[Start of Attachment]

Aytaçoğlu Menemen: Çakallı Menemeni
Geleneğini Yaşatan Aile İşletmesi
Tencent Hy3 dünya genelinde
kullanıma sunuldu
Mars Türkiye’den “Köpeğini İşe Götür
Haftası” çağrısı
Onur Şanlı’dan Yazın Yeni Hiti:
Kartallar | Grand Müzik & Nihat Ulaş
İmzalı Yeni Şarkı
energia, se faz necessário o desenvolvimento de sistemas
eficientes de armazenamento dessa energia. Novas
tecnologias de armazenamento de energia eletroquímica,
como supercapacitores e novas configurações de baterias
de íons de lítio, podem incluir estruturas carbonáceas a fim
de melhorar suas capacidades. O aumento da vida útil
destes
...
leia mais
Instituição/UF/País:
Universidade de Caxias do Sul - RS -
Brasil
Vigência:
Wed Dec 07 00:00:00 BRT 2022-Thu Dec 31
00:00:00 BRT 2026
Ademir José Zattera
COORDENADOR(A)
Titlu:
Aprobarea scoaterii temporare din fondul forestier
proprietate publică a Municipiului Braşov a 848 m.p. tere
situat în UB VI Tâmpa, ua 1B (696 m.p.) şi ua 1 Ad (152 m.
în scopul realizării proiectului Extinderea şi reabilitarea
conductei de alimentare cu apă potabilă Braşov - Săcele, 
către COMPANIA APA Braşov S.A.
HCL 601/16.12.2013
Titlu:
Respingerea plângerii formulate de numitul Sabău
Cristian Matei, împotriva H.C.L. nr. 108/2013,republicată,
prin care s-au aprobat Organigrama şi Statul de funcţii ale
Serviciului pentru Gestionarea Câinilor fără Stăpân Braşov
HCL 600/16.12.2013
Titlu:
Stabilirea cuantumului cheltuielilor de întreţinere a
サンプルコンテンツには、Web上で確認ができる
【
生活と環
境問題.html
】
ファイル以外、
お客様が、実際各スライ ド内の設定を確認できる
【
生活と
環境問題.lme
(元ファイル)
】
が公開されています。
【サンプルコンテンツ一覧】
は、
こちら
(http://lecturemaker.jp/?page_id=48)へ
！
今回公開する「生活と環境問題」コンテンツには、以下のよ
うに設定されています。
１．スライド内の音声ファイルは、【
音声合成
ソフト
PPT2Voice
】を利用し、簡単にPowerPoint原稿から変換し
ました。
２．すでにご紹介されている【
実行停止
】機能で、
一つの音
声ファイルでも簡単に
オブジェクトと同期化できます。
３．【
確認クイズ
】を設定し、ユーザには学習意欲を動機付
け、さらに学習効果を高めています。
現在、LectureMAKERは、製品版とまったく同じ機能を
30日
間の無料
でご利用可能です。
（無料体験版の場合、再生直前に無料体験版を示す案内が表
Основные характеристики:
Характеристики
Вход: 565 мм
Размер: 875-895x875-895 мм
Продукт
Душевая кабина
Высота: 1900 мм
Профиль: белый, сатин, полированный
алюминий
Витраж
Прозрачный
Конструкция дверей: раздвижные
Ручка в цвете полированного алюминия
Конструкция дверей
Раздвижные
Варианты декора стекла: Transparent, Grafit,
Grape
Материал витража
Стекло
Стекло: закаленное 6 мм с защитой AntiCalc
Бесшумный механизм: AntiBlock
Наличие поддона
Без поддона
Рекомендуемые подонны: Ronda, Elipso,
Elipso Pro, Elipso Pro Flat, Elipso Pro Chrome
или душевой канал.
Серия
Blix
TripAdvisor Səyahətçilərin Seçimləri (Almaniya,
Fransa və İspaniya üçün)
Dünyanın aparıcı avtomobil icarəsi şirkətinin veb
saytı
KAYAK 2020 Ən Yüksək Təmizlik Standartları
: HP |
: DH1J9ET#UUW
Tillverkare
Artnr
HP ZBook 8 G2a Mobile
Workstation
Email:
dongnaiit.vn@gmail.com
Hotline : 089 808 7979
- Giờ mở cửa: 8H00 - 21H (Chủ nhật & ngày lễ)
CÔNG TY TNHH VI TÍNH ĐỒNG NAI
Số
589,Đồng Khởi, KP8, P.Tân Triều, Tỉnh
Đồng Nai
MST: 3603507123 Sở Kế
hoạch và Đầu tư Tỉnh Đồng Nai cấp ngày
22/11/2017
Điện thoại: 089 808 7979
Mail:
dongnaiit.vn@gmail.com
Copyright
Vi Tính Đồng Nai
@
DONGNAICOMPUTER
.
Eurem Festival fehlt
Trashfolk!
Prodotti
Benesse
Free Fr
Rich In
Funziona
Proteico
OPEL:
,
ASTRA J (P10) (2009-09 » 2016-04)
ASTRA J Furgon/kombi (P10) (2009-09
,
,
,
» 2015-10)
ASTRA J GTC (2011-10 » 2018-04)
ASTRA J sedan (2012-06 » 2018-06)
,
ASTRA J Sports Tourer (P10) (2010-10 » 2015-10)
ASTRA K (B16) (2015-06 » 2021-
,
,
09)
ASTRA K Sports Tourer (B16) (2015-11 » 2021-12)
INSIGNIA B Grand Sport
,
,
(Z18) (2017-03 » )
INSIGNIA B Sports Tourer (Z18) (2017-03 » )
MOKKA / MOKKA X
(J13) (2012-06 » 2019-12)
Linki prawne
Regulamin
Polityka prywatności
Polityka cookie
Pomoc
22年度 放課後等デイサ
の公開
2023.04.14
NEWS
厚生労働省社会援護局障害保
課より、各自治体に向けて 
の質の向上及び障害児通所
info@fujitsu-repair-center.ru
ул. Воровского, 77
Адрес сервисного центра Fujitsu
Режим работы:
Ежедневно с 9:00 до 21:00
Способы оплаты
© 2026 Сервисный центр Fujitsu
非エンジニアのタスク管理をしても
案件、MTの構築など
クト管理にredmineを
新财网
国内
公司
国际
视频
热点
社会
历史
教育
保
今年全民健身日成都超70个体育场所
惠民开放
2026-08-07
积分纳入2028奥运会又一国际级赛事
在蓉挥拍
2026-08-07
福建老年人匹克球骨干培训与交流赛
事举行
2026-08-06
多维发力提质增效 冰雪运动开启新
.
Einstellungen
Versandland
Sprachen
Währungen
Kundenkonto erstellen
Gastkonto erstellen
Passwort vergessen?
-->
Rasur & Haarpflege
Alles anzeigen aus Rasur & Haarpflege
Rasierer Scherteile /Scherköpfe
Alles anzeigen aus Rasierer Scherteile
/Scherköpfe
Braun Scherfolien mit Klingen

[End of Attachment]

--- What the task asks ---
Word for word, write out all of the entries again.

--- Written solution ---
Aytaçoğlu Menemen: Çakallı Menemeni
Geleneğini Yaşatan Aile İşletmesi
Tencent Hy3 dünya genelinde
kullanıma sunuldu
Mars Türkiye’den “Köpeğini İşe Götür
Haftası” çağrısı
Onur Şanlı’dan Yazın Yeni Hiti:
Kartallar | Grand Müzik & Nihat Ulaş
İmzalı Yeni Şarkı
energia, se faz necessário o desenvolvimento de sistemas
eficientes de armazenamento dessa energia. Novas
tecnologias de armazenamento de energia eletroquímica,
como supercapacitores e novas configurações de baterias
de íons de lítio, podem incluir estruturas carbonáceas a fim
de melhorar suas capacidades. O aumento da vida útil
destes
...
leia mais
Instituição/UF/País:
Universidade de Caxias do Sul - RS -
Brasil
Vigência:
Wed Dec 07 00:00:00 BRT 2022-Thu Dec 31
00:00:00 BRT 2026
Ademir José Zattera
COORDENADOR(A)
Titlu:
Aprobarea scoaterii temporare din fondul forestier
proprietate publică a Municipiului Braşov a 848 m.p. tere
situat în UB VI Tâmpa, ua 1B (696 m.p.) şi ua 1 Ad (152 m.
în scopul realizării proiectului Extinderea şi reabilitarea
conductei de alimentare cu apă potabilă Braşov - Săcele, 
către COMPANIA APA Braşov S.A.
HCL 601/16.12.2013
Titlu:
Respingerea plângerii formulate de numitul Sabău
Cristian Matei, împotriva H.C.L. nr. 108/2013,republicată,
prin care s-au aprobat Organigrama şi Statul de funcţii ale
Serviciului pentru Gestionarea Câinilor fără Stăpân Braşov
HCL 600/16.12.2013
Titlu:
Stabilirea cuantumului cheltuielilor de întreţinere a
サンプルコンテンツには、Web上で確認ができる
【
生活と環
境問題.html
】
ファイル以外、
お客様が、実際各スライ ド内の設定を確認できる
【
生活と
環境問題.lme
(元ファイル)
】
が公開されています。
【サンプルコンテンツ一覧】
は、
こちら
(http://lecturemaker.jp/?page_id=48)へ
！
今回公開する「生活と環境問題」コンテンツには、以下のよ
うに設定されています。
１．スライド内の音声ファイルは、【
音声合成
ソフト
PPT2Voice
】を利用し、簡単にPowerPoint原稿から変換し
ました。
２．すでにご紹介されている【
実行停止
】機能で、
一つの音
声ファイルでも簡単に
オブジェクトと同期化できます。
３．【
確認クイズ
】を設定し、ユーザには学習意欲を動機付
け、さらに学習効果を高めています。
現在、LectureMAKERは、製品版とまったく同じ機能を
30日
間の無料
でご利用可能です。
（無料体験版の場合、再生直前に無料体験版を示す案内が表
Основные характеристики:
Характеристики
Вход: 565 мм
Размер: 875-895x875-895 мм
Продукт
Душевая кабина
Высота: 1900 мм
Профиль: белый, сатин, полированный
алюминий
Витраж
Прозрачный
Конструкция дверей: раздвижные
Ручка в цвете полированного алюминия
Конструкция дверей
Раздвижные
Варианты декора стекла: Transparent, Grafit,
Grape
Материал витража
Стекло
Стекло: закаленное 6 мм с защитой AntiCalc
Бесшумный механизм: AntiBlock
Наличие поддона
Без поддона
Рекомендуемые подонны: Ronda, Elipso,
Elipso Pro, Elipso Pro Flat, Elipso Pro Chrome
или душевой канал.
Серия
Blix
TripAdvisor Səyahətçilərin Seçimləri (Almaniya,
Fransa və İspaniya üçün)
Dünyanın aparıcı avtomobil icarəsi şirkətinin veb
saytı
KAYAK 2020 Ən Yüksək Təmizlik Standartları
: HP |
: DH1J9ET#UUW
Tillverkare
Artnr
HP ZBook 8 G2a Mobile
Workstation
Email:
dongnaiit.vn@gmail.com
Hotline : 089 808 7979
- Giờ mở cửa: 8H00 - 21H (Chủ nhật & ngày lễ)
CÔNG TY TNHH VI TÍNH ĐỒNG NAI
Số
589,Đồng Khởi, KP8, P.Tân Triều, Tỉnh
Đồng Nai
MST: 3603507123 Sở Kế
hoạch và Đầu tư Tỉnh Đồng Nai cấp ngày
22/11/2017
Điện thoại: 089 808 7979
Mail:
dongnaiit.vn@gmail.com
Copyright
Vi Tính Đồng Nai
@
DONGNAICOMPUTER
.
Eurem Festival fehlt
Trashfolk!
Prodotti
Benesse
Free Fr
Rich In
Funziona
Proteico
OPEL:
,
ASTRA J (P10) (2009-09 » 2016-04)
ASTRA J Furgon/kombi (P10) (2009-09
,
,
,
» 2015-10)
ASTRA J GTC (2011-10 » 2018-04)
ASTRA J sedan (2012-06 » 2018-06)
,
ASTRA J Sports Tourer (P10) (2010-10 » 2015-10)
ASTRA K (B16) (2015-06 » 2021-
,
,
09)
ASTRA K Sports Tourer (B16) (2015-11 » 2021-12)
INSIGNIA B Grand Sport
,
,
(Z18) (2017-03 » )
INSIGNIA B Sports Tourer (Z18) (2017-03 » )
MOKKA / MOKKA X
(J13) (2012-06 » 2019-12)
Linki prawne
Regulamin
Polityka prywatności
Polityka cookie
Pomoc
22年度 放課後等デイサ
の公開
2023.04.14
NEWS
厚生労働省社会援護局障害保
課より、各自治体に向けて 
の質の向上及び障害児通所
info@fujitsu-repair-center.ru
ул. Воровского, 77
Адрес сервисного центра Fujitsu
Режим работы:
Ежедневно с 9:00 до 21:00
Способы оплаты
© 2026 Сервисный центр Fujitsu
非エンジニアのタスク管理をしても
案件、MTの構築など
クト管理にredmineを
新财网
国内
公司
国际
视频
热点
社会
历史
教育
保
今年全民健身日成都超70个体育场所
惠民开放
2026-08-07
积分纳入2028奥运会又一国际级赛事
在蓉挥拍
2026-08-07
福建老年人匹克球骨干培训与交流赛
事举行
2026-08-06
多维发力提质增效 冰雪运动开启新
.
Einstellungen
Versandland
Sprachen
Währungen
Kundenkonto erstellen
Gastkonto erstellen
Passwort vergessen?
-->
Rasur & Haarpflege
Alles anzeigen aus Rasur & Haarpflege
Rasierer Scherteile /Scherköpfe
Alles anzeigen aus Rasierer Scherteile
/Scherköpfe
Braun Scherfolien mit Klingen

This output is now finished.